= Helen Hitchings =

New Zealand art dealer

Helen Hitchings (17 June 1920 - 4 July 2002) was a New Zealand art dealer, best known for the short-lived but influential eponymous dealer gallery she opened in Wellington in 1949.

==Gallery of Helen Hitchings==

At age 28 Hitchings opened New Zealand's first modernist dealer gallery, in a converted warehouse space at 39 Bond Street in central Wellington. Previous to this she had worked as a theatre designer and advertising assistant.

In the gallery Hitchings showed the work of emerging painters who went on to become major figures in New Zealand art, including Toss Woollaston, Rita Angus and Colin McCahon, alongside Douglas MacDiarmid and Evelyn Page. She recruited the modernist architect Ernst Plischke to produce furniture designs sold through the gallery, and A. R. D. Fairburn and May Smith to design textiles. Hitchings also showed the work of important potter Len Castle. Hitchings also designed pieces of pottery which were commercially produced and sold through her gallery.

Hitchings sought to create an informal atmosphere at the gallery, serving visitors coffee and encouraging them to touch and feel for themselves. In a radio interview in 1950 she said "The atmosphere says immediately - come in, have a cigarette and look at and feel and handle everything, and see what ideas you get and equally important, what are the ideas of others . . . There are no KEEP OFF THE GRASS signs anywhere in the gallery."

Contemporary photographs of the gallery show a simple, airy space where furniture, ceramics, textiles and artworks are displayed together, suggesting how a modern home could be decorated.
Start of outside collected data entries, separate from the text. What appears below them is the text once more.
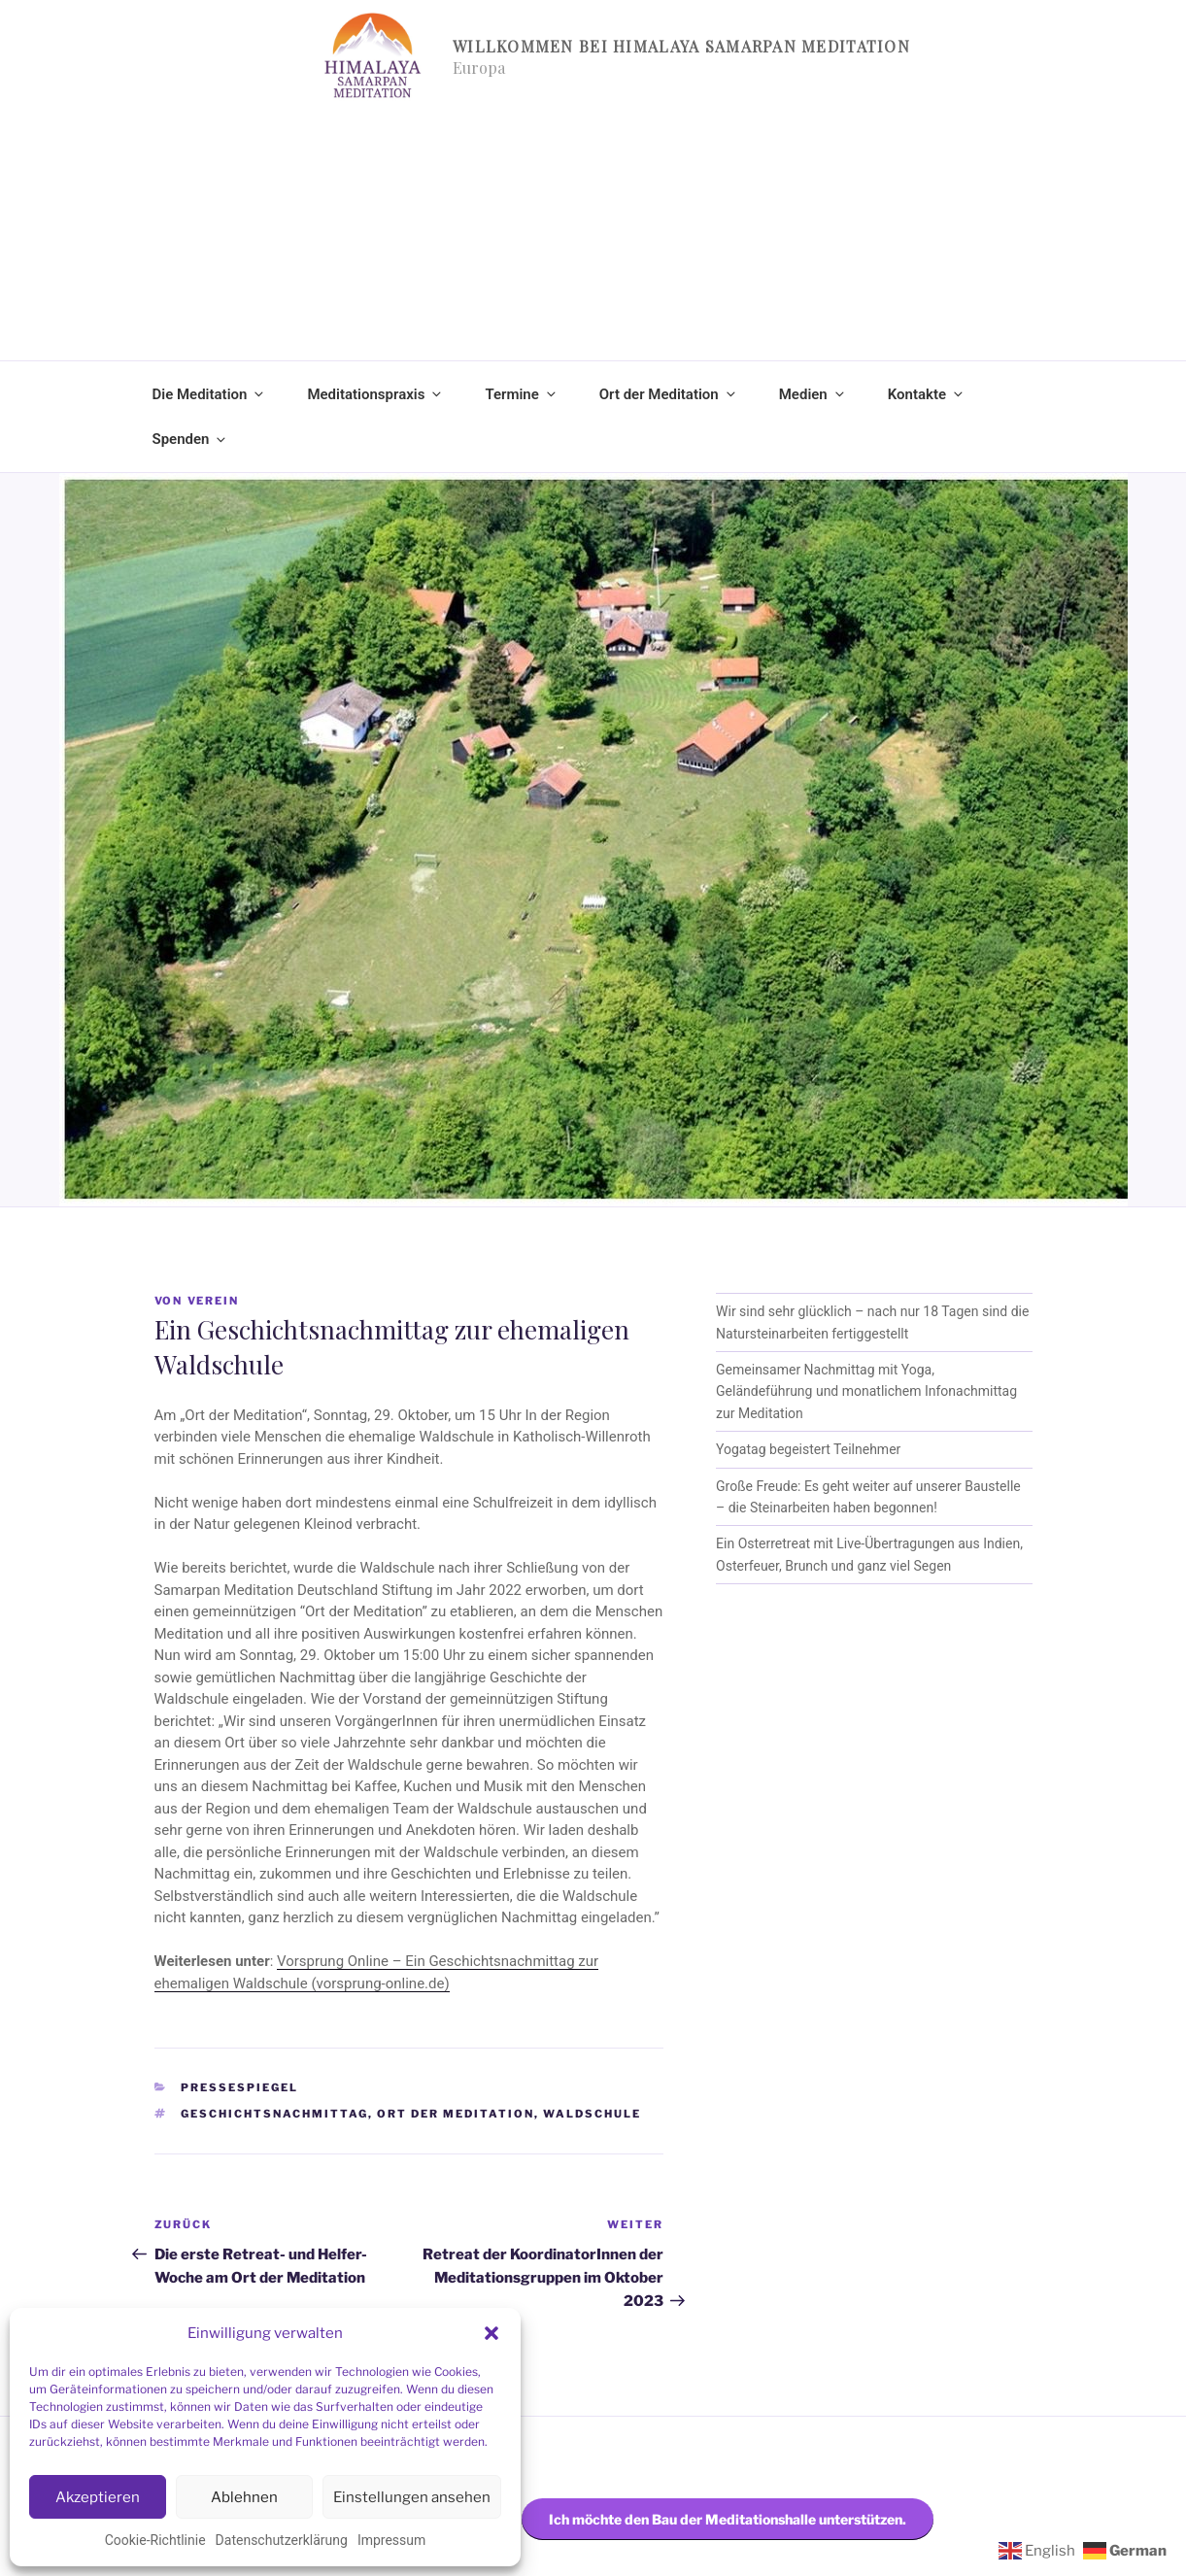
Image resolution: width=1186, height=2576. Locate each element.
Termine (521, 394)
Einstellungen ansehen (412, 2497)
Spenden (190, 439)
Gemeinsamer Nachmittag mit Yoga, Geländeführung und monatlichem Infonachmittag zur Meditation (866, 1391)
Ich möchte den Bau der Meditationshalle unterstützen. (727, 2519)
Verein (213, 1300)
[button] (491, 2333)
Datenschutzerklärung (282, 2540)
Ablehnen (244, 2497)
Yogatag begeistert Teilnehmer (808, 1449)
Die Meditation (209, 394)
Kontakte (927, 394)
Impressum (391, 2540)
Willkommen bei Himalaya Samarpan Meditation (681, 46)
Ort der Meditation (668, 394)
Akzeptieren (97, 2497)
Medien (813, 394)
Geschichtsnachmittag (274, 2113)
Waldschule (592, 2113)
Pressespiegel (239, 2087)
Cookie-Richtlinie (155, 2540)
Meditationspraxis (375, 394)
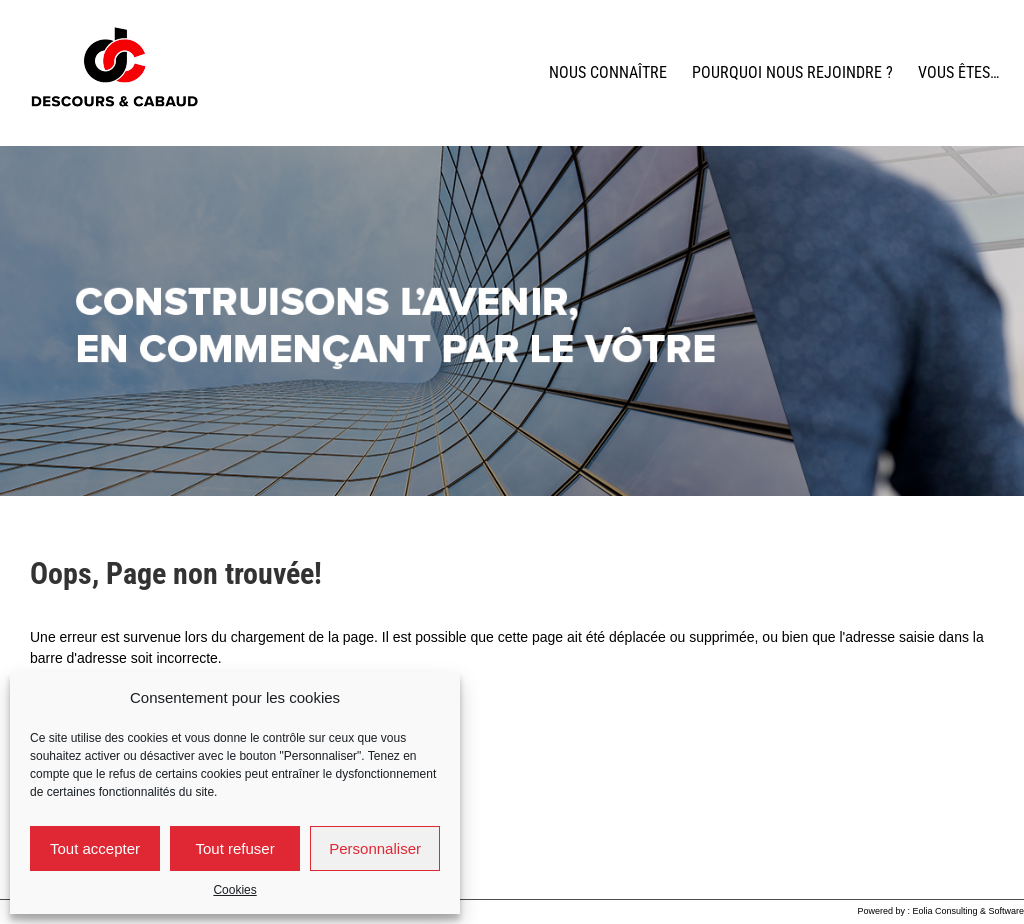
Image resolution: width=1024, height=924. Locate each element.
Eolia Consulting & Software (968, 911)
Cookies (234, 890)
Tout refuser (234, 848)
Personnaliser (375, 848)
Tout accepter (95, 848)
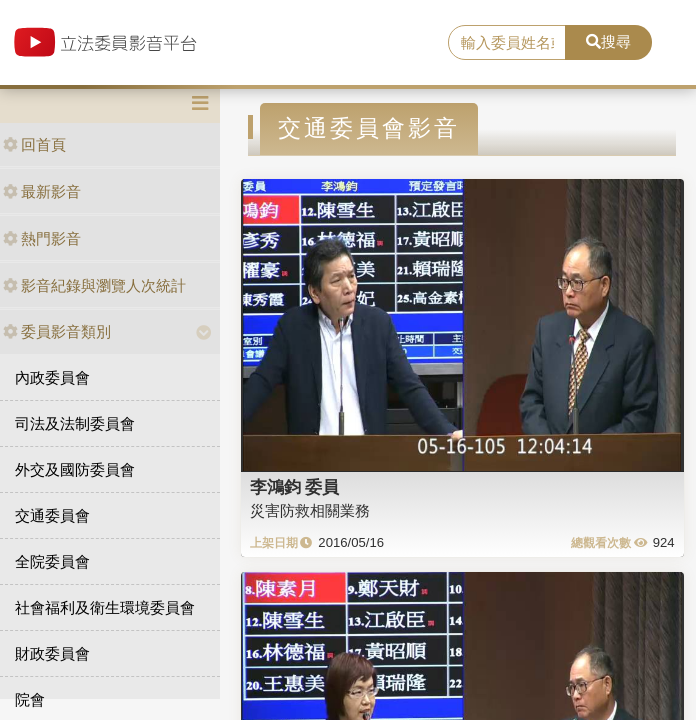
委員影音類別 (57, 331)
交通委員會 (52, 515)
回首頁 (34, 144)
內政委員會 (52, 377)
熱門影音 (42, 238)
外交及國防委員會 (75, 469)
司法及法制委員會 (75, 423)
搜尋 (608, 41)
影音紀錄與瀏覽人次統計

In 1951 Hitchings went to London, taking a selection of New Zealand art with her to exhibit. On her return she was unable to reopen her gallery, but despite the short period in which it operated, the gallery is recognised as an important moment in the post-war development of New Zealand culture, especially in terms of creating an audience for modernist work. Art historian Gordon H. Brown has observed that the gallery created ‘a clientele who more easily were able to develop a sense of artistic discrimination through exposure to a continuously changing display of carefully selected paintings, prints and handicrafts’

==Recognition and influence==

In 2008 the Museum of Wellington City & Sea staged an exhibition recreating Hitchings’ gallery. In 2015 the Museum of New Zealand Te Papa Tongarewa opened an exhibition The Gallery of Helen Hitchings which features photographs of Hitchings alongside objects sold through or similar to those presented at her gallery.

In 2016 Wellington artist Erica van Zon produced a body of work in homage to Hitchings, titled Coffee Perhaps. The work was displayed at The Dowse Art Museum.

==Further information==

The archives of the Helen Hitchings Gallery are held in the Te Papa archives.

Justine Olsen, curator of Decorative and Applied Arts at Te Papa, was interviewed about Helen Hitchings and the influence of her gallery in 2015.